See Appendix S1 for further details on GIRCA and assessment at the NCGI.
2.2 Participants
We included all patients under the age of 18 years who were referred to the NCGI between 2000 and 2020 and registered in GIRCA as of January 2022. One patient was excluded due to absence of medical chart notes, and one patient was excluded due to lack of access to the medical journal, giving a total sample of N = 1258. All referred persons were included in GIRCA regardless of whether they were given an appointment at the NCGI or not.
2.3 Setting
Norway has a public, non-cost healthcare system for all inhabitants. Since 1979, OUS has provided the only national gender healthcare service which includes both medical and surgical gender-affirming treatment. This multidisciplinary service gradually included the use of GnRHa from Tanner stage 2 and GAHT from the age of 16 years, in accordance with the Dutch Protocol,3 The Endocrine Society Guidelines27 and WPATH guidelines,28 during the first decade of the 2000s. In 2020, a national guideline was established, recommending GAHT treatment at a national gender service from the age of 16 years.29
There is close collaboration between the NCGI team for children and adolescents and the one for adults. By the age of 18 years, those in need for further assessment and treatment are transferred to the adult gender team. Since 2009, the NCGI team for adults has provided an annual psycho-educational follow-up for 5 years after receiving the desired GAHT and/or gender-affirming surgery. See Appendix S1 for more information.
2.4 Outcomes
Background information and mortality data were retrieved from GIRCA. Mortality data in GIRCA are automatically updated from the National Population Register; however, cause of death is not registered. As can be seen in Figure 1, trajectories were categorised into those referred who never attended a consultation at the NCGI, those who had at least one consultation, those whose assessment ended without any medical intervention at the NCGI, those who were still under assessment, and those who had received gender-affirming medical interventions at the NCGI. See Figure 1 and Appendix S1 for further categorisation of medical treatment and for assessments ending without medical intervention. Only the final trajectory for each person by the end of data collection was registered from medical charts. Thus, in case of re-referrals to the NCGI, only the final trajectory was categorised in the flow chart. The categorisation was established by CBN and AW, and in case of uncertainty discussed between the authors. There could be missing data in GIRCA regarding trajectories if this occurred after a discharge from the NCGI or if clinicians at OUS were not informed.

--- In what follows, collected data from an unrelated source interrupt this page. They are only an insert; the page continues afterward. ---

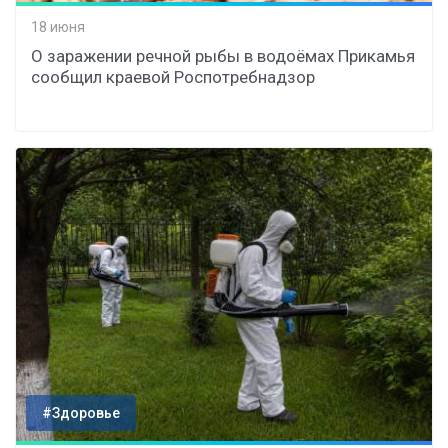
18 июня
О заражении речной рыбы в водоёмах Прикамья
сообщил краевой Роспотребнадзор
#Здоровье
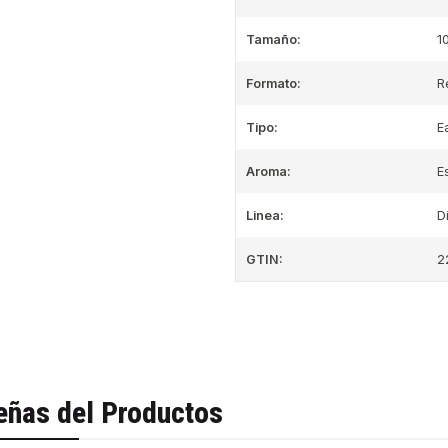
Tamaño:
1
Formato:
R
Tipo:
E
Aroma:
E
Linea:
D
GTIN:
2
eñas del Productos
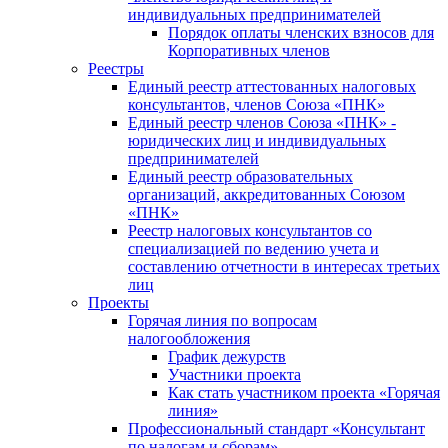
индивидуальных предпринимателей
Порядок оплаты членских взносов для
Корпоративных членов
Реестры
Единый реестр аттестованных налоговых
консультантов, членов Союза «ПНК»
Единый реестр членов Союза «ПНК» -
юридических лиц и индивидуальных
предпринимателей
Единый реестр образовательных
организаций, аккредитованных Союзом
«ПНК»
Реестр налоговых консультантов со
специализацией по ведению учета и
составлению отчетности в интересах третьих
лиц
Проекты
Горячая линия по вопросам
налогообложения
График дежурств
Участники проекта
Как стать участником проекта «Горячая
линия»
Профессиональный стандарт «Консультант
по налогам и сборам»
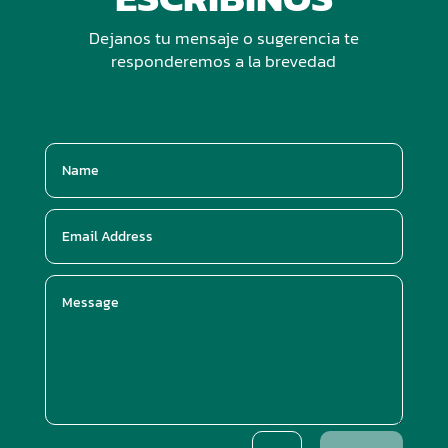
Dejanos tu mensaje o sugerencia te
responderemos a la brevedad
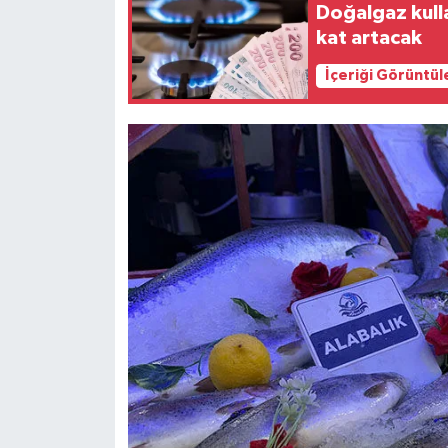
Doğalgaz kulla
kat artacak
İçeriği Görüntül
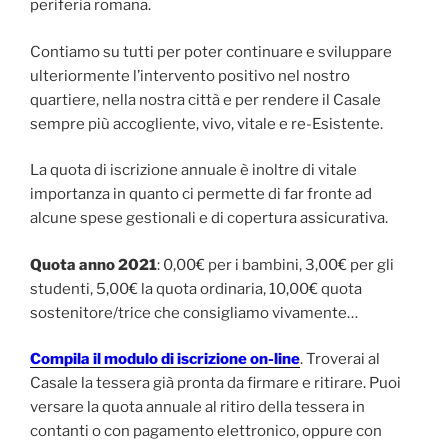
periferia romana.
Contiamo su tutti per poter continuare e sviluppare
ulteriormente l’intervento positivo nel nostro
quartiere, nella nostra città e per rendere il Casale
sempre più accogliente, vivo, vitale e re-Esistente.
La quota di iscrizione annuale è inoltre di vitale
importanza in quanto ci permette di far fronte ad
alcune spese gestionali e di copertura assicurativa.
Quota anno 2021
: 0,00€ per i bambini, 3,00€ per gli
studenti, 5,00€ la quota ordinaria, 10,00€ quota
sostenitore/trice che consigliamo vivamente…
Compila il modulo di iscrizione on-line
. Troverai al
Casale la tessera già pronta da firmare e ritirare. Puoi
versare la quota annuale al ritiro della tessera in
contanti o con pagamento elettronico, oppure con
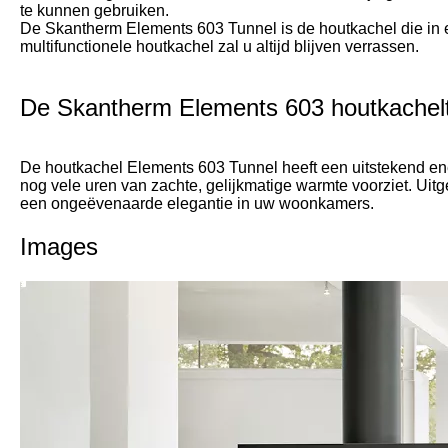
te kunnen gebruiken.
De Skantherm Elements 603 Tunnel is de houtkachel die in een
multifunctionele houtkachel zal u altijd blijven verrassen.
De Skantherm Elements 603 houtkachelt
De houtkachel Elements 603 Tunnel heeft een uitstekend en
nog vele uren van zachte, gelijkmatige warmte voorziet. Uitg
een ongeëvenaarde elegantie in uw woonkamers.
Images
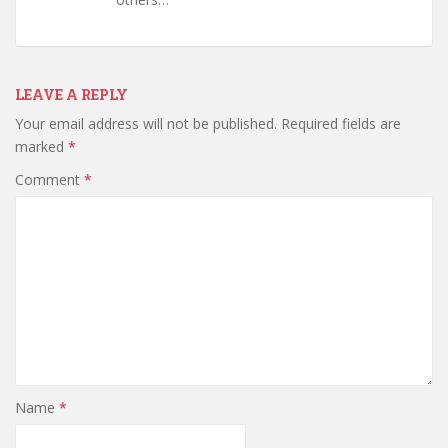
LEAVE A REPLY
Your email address will not be published.
Required fields are
marked
*
Comment
*
Name
*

2.4.1 Gender-affirming treatment
GIRCA included information on medical treatment with GnRHa and GAHT, age and year of medical treatment initiation, and whether treatment was initiated at locations other than OUS. Registered surgical treatment included mastectomy, breast augmentation, internal and external genital surgery, year of surgery, patient age, and location of surgery.
Information on treatment by health care providers outside OUS was only possible to register in GIRCA if clinicians at OUS were informed and had documented the treatment in medical charts.
2.4.2 Detransition
All persons registered with a discontinuation of GAHT in GIRCA were further categorised into two main types of detransition9: (1) core detransition with a cessation of transgender identity and reidentification with one's birth sex and (2) non-core detransitioners, which included anyone who stops or reverses their gender transition but continues to identify as transgender.
2.5 Statistical analyses
Statistical analyses were performed using SPSS version 28. The prevalence of gender-affirming medical and surgical treatment was analysed using descriptive statistical analyses for each variable and for group comparisons. Gender differences in GnRHa, GAHT, and genital surgery were analysed using Pearson's chi-square test, comparing the AFAB and AMAB groups. Mean differences were analysed using an independent t-test comparing the AFAB and AMAB groups.
3 RESULTS
3.1 Participants and treatment trajectories
The sample consists of 1258 persons below 18 years at referral from year 2000 and 2020, of which 861/1258 (68.4%) were AFAB. Mean age at referral was 14.4 years (SD 2.7), ranging from 4 to 17 years. Mean age in 2023 at the end of follow-up was 21.7 years (SD 4.5). See Figure 1 for a flowchart of all referred persons. Among those who attended at least one appointment at the NCGI, 264/1198 (22.0%) were discharged without any gender-affirming medical treatment at the NCGI, due to either patient decision or a multidisciplinary decision (See Figure 1 and Appendix S1). There were no statistically significant gender differences among those who were discharged without any medical treatment, χ2 (1) = 1.34, p ≤ 0.24.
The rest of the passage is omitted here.